Carsten wirft die neue Montage aus und wir sind gespannt, ob sich seine Bissausbeute verbessern wird. Nach nur wenigen Minuten bewegt sich die Rutenspitze wieder. Dieses mal jedoch langsam und gleichmäßig. Carsten setzt den Anhieb. Sitzt!!! Nun drillt er einen schönen Brassen heran und kann ihn sicher landen. Der erste Versuch mit der neuen Montage war also erfolgreich. Carsten beködert neu und wirft aus. Mittlerweile trifft er dank des perfekt abgestimmten Gerätes mit jeden Wurf den obligatorischen Bierdeckel in 80 Meter Entfernung. Die Schnur wird gespannt und die Rute in die Ablage gelegt.

die Rute auf der Ablage
Die Rute in Windrichtung auf der Ablage

Einige Minuten vergehen bevor die Rutenspitze verlässlich die nächste Aktivität am Köder anzeigt und wieder ist ein gleichmäßiges ziehen an der Spitze zu beobachten.. Carsten setzt den Anhieb und wieder zeigt ein dumpfes Schlagen in der Rutenspitze, dass ein schöner Fisch gehakt ist. Auch diesen Fisch kann Carsten sicher laden und bei der Landung kann man schön sehen, dass der Haken ganz vorne im Maul sitzt.

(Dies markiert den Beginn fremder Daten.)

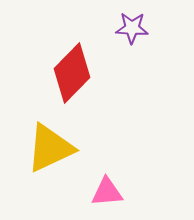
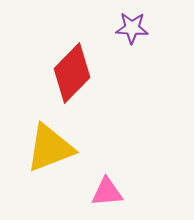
yellow triangle: rotated 4 degrees clockwise
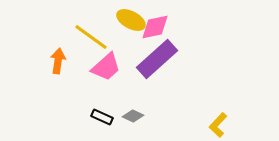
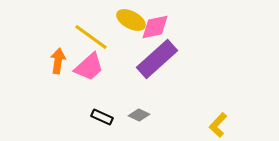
pink trapezoid: moved 17 px left
gray diamond: moved 6 px right, 1 px up
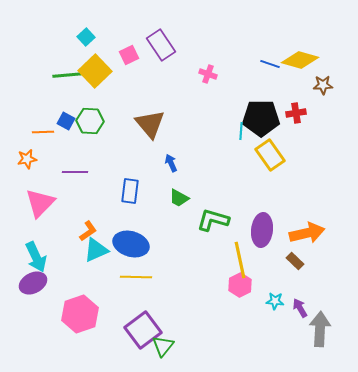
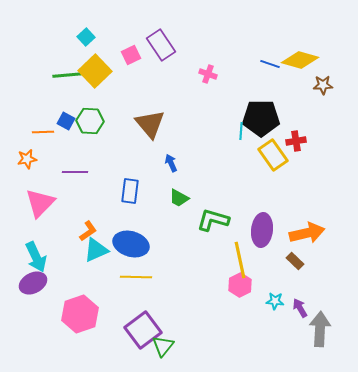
pink square at (129, 55): moved 2 px right
red cross at (296, 113): moved 28 px down
yellow rectangle at (270, 155): moved 3 px right
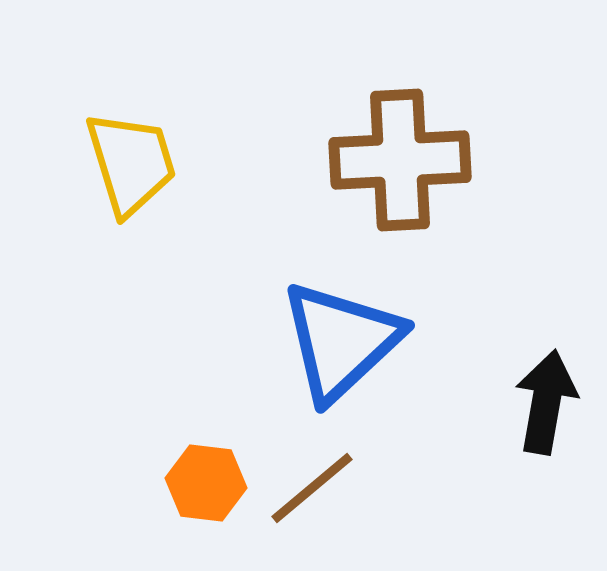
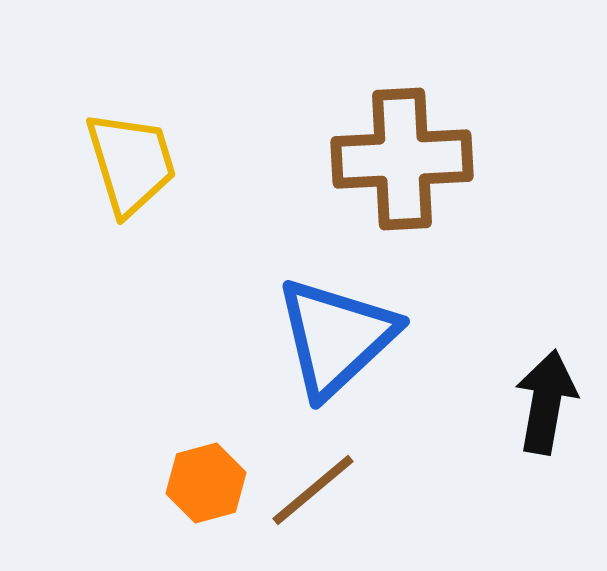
brown cross: moved 2 px right, 1 px up
blue triangle: moved 5 px left, 4 px up
orange hexagon: rotated 22 degrees counterclockwise
brown line: moved 1 px right, 2 px down
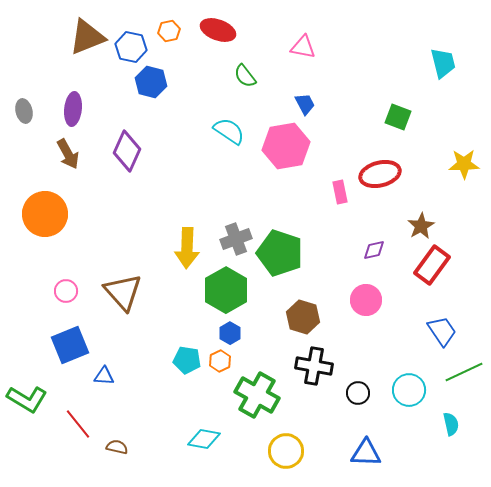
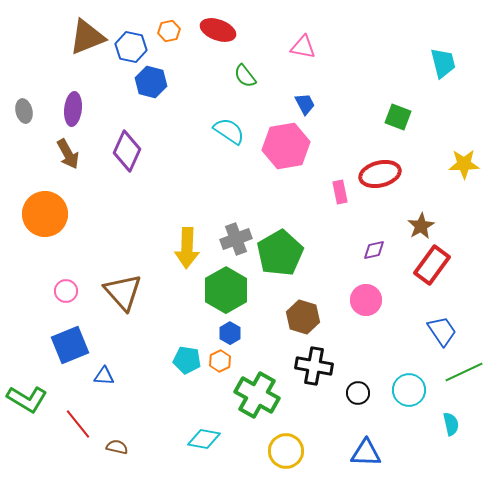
green pentagon at (280, 253): rotated 24 degrees clockwise
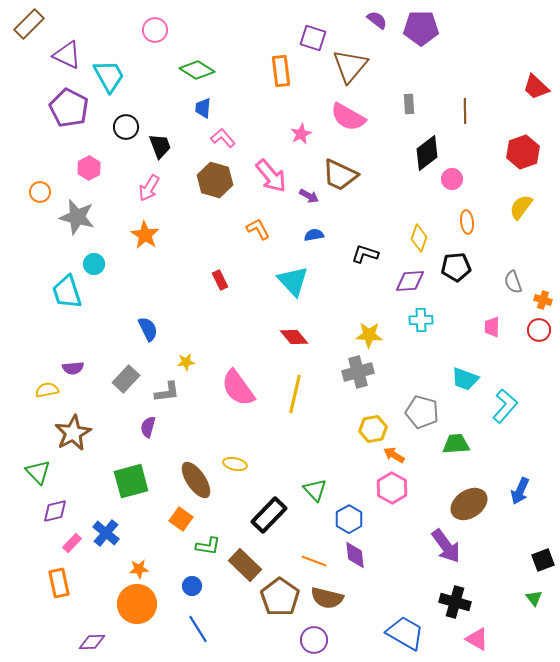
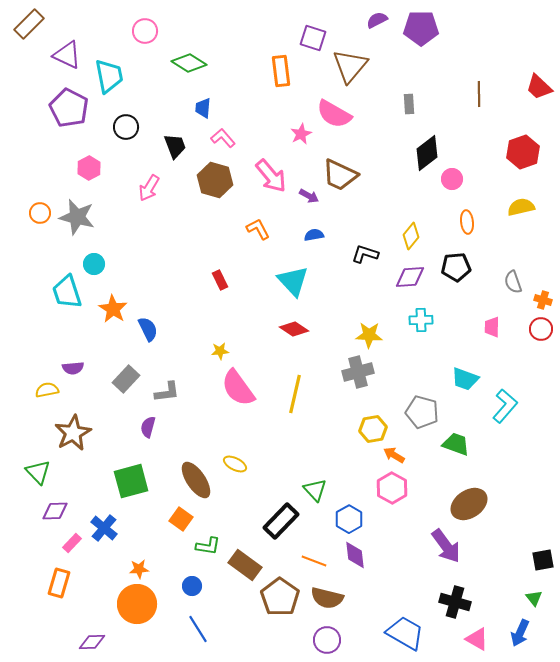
purple semicircle at (377, 20): rotated 65 degrees counterclockwise
pink circle at (155, 30): moved 10 px left, 1 px down
green diamond at (197, 70): moved 8 px left, 7 px up
cyan trapezoid at (109, 76): rotated 18 degrees clockwise
red trapezoid at (536, 87): moved 3 px right
brown line at (465, 111): moved 14 px right, 17 px up
pink semicircle at (348, 117): moved 14 px left, 3 px up
black trapezoid at (160, 146): moved 15 px right
orange circle at (40, 192): moved 21 px down
yellow semicircle at (521, 207): rotated 40 degrees clockwise
orange star at (145, 235): moved 32 px left, 74 px down
yellow diamond at (419, 238): moved 8 px left, 2 px up; rotated 20 degrees clockwise
purple diamond at (410, 281): moved 4 px up
red circle at (539, 330): moved 2 px right, 1 px up
red diamond at (294, 337): moved 8 px up; rotated 16 degrees counterclockwise
yellow star at (186, 362): moved 34 px right, 11 px up
green trapezoid at (456, 444): rotated 24 degrees clockwise
yellow ellipse at (235, 464): rotated 15 degrees clockwise
blue arrow at (520, 491): moved 142 px down
purple diamond at (55, 511): rotated 12 degrees clockwise
black rectangle at (269, 515): moved 12 px right, 6 px down
blue cross at (106, 533): moved 2 px left, 5 px up
black square at (543, 560): rotated 10 degrees clockwise
brown rectangle at (245, 565): rotated 8 degrees counterclockwise
orange rectangle at (59, 583): rotated 28 degrees clockwise
purple circle at (314, 640): moved 13 px right
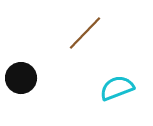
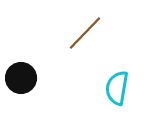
cyan semicircle: rotated 60 degrees counterclockwise
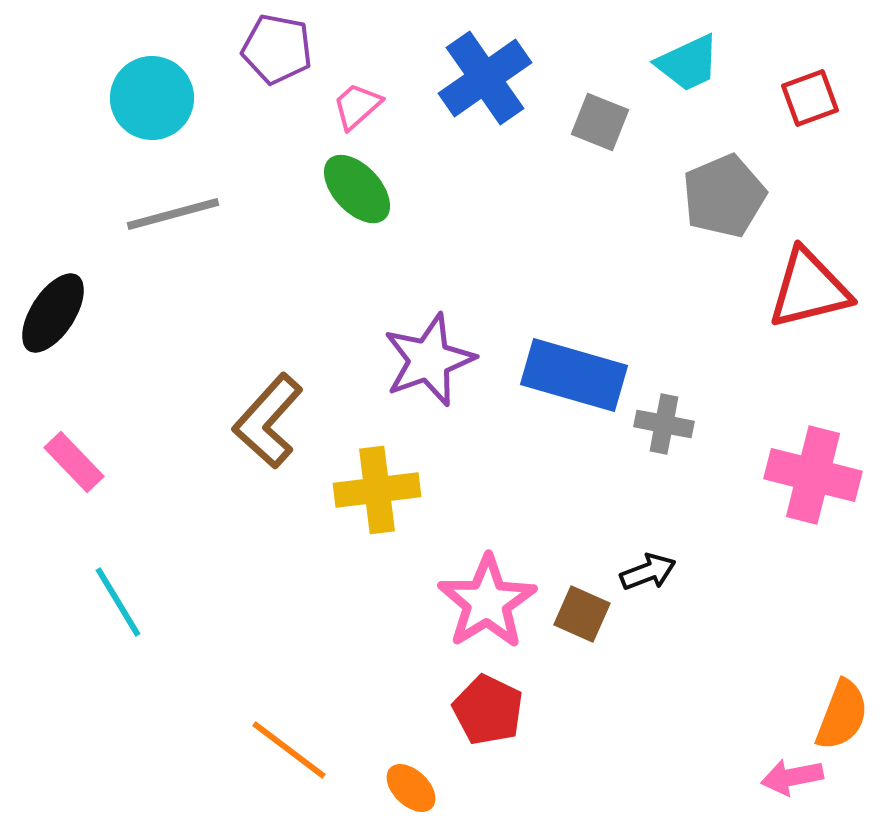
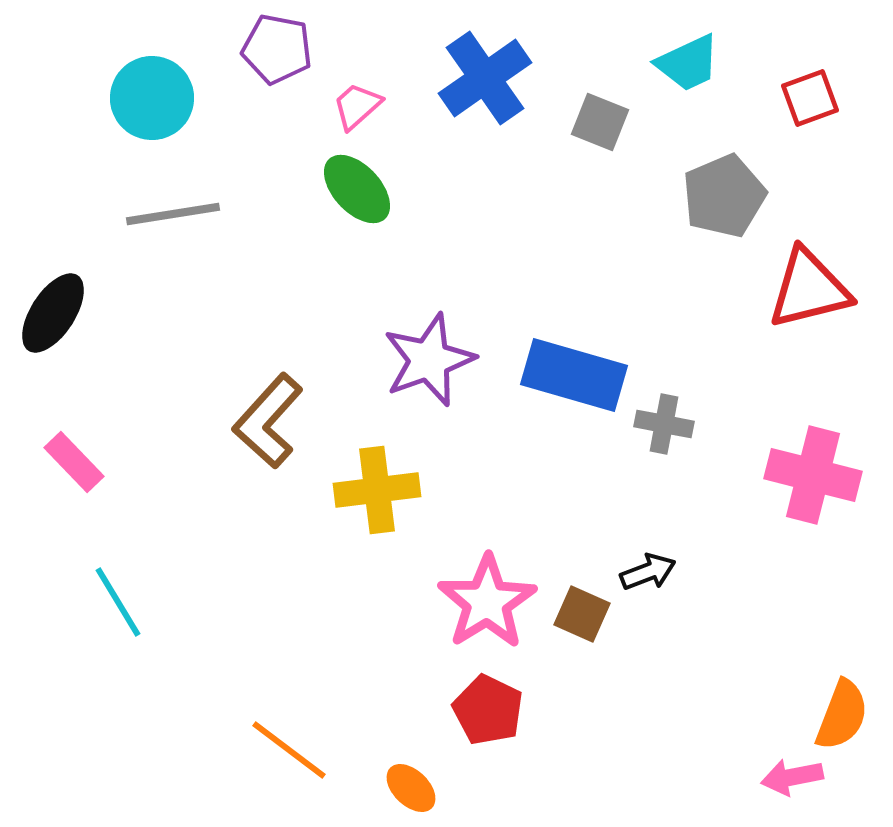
gray line: rotated 6 degrees clockwise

ein kritischer Moment- die letzte Flucht
Ein kritischer Moment, die letzte Flucht. 

perfekt gemeistert von der Rute
Von der Rute abgefedert und sicher gelandet. 

Die Fische beißen scheinbar sehr spitz und somit hatte Carsten mit der alten Montage jede Menge Fehlbisse. Die neue Montage scheint zu funktionieren, denn zwei Bisse mit zwei gefangen Fischen lassen sich sehr gut an... Carsten wirft erneut aus und dieses mal dauert es zwar etwas länger bis zum Biss, doch auch diesen kann Carsten verwerten. Brassen Nummer 3 wird gelandet. Innerhalb der nächsten 30 Minuten kann Carsten noch 3 weitere Brassen um 1 Kilo fangen. 6 Brassen in einer Stunde ohne einen einzigen Fehlbiss, die Umstellung der Montage hatte sich ausgezahlt.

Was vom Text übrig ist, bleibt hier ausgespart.